Approximately 215,000 Liberians were refugees at the end of 2001, including about 100,000 in Côte d'Ivoire, some 90,000 in Guinea, at least 15,000 in Sierra Leone, about 9,000 in Ghana, and at least 1,000 in Nigeria. An estimated 80,000 Liberians were internally displaced at year's end.
Up to 80,000 Liberians fled their homes during the year, while some 2,000 refugees repatriated to Liberia.
At least 60,000 refugees from Sierra Leone remained in Liberia at the end of 2001.
Liberia's seven-year civil war ended in 1996 after killing an estimated 150,000 people. The war's indiscriminate violence forced virtually all of the country's 3 million people to flee their homes for periods ranging from a few weeks to many years.
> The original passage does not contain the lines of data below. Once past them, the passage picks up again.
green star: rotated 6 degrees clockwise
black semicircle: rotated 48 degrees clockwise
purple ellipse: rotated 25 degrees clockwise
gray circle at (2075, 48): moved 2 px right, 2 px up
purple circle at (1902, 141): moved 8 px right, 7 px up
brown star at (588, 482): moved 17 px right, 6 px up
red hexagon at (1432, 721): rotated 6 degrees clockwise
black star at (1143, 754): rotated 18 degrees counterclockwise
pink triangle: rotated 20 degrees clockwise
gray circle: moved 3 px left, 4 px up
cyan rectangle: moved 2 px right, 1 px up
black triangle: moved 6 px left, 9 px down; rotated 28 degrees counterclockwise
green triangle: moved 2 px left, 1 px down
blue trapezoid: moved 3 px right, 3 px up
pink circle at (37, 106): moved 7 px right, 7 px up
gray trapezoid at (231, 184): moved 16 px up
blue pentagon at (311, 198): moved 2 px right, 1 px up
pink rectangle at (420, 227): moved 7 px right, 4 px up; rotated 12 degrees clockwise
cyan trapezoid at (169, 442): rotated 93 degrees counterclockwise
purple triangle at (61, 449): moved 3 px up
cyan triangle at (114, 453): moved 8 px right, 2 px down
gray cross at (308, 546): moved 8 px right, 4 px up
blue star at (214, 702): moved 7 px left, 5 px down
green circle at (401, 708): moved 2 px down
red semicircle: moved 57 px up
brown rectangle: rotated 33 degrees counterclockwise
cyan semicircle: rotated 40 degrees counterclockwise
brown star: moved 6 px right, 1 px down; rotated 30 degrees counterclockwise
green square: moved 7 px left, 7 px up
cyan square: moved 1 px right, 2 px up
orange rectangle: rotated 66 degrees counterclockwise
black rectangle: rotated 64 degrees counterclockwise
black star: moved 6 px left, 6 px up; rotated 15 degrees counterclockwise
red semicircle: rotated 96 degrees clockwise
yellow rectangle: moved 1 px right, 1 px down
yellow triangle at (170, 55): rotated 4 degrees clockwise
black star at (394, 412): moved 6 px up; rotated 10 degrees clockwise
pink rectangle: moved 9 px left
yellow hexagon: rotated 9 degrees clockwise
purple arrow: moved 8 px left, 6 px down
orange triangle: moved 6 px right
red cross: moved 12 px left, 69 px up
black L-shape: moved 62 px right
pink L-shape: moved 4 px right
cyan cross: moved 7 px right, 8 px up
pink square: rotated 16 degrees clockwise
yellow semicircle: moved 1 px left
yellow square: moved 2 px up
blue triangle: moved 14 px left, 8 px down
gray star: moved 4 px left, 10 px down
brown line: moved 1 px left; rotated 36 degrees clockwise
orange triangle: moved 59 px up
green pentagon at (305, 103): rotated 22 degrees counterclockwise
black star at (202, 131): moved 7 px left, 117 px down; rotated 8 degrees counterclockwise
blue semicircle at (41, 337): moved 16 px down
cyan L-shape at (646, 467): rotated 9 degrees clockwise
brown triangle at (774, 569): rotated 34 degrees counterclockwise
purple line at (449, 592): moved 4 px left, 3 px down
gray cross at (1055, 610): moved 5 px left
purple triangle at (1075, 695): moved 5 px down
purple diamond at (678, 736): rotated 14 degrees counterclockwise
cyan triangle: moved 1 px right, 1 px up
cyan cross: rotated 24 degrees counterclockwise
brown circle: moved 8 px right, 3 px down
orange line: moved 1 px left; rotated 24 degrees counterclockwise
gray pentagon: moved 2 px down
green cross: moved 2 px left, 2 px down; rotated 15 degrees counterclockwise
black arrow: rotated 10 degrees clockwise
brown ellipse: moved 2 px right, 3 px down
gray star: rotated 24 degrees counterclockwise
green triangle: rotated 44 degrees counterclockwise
More than 80 percent of all uprooted Liberians have returned home, but sustained peace has eluded the country. Insurgent attacks in remote northern Lofa County began in 1998 and intensified during 2000, pushing an estimated 50,000 persons from their homes. Under the guise of fighting insurgents, Liberian government forces committed widespread abuses against local populations.
An international arms embargo remained in place against the Liberian government during 2000 because of Liberia's role in destabilizing neighboring countries. The international community also roundly condemned Liberian President Charles Taylor for trafficking in illicit diamonds from mines in neighboring Sierra Leone.
2001 Politics and Violence
Attacks by insurgents occurred more frequently during 2001. "The situation in Liberia has not improved," a UN report concluded late in the year.
A dissident force known as Liberia United for Reconstruction and Development (LURD) reportedly captured five border villages in Lofa County during the year. Violence spread to central Liberia's Gbarpolu County in September, closer to the capital, Monrovia. The Liberian government accused neighboring Guinea of supporting the insurgent attacks and activated 15,000 combatants who had been demobilized since the civil war ended.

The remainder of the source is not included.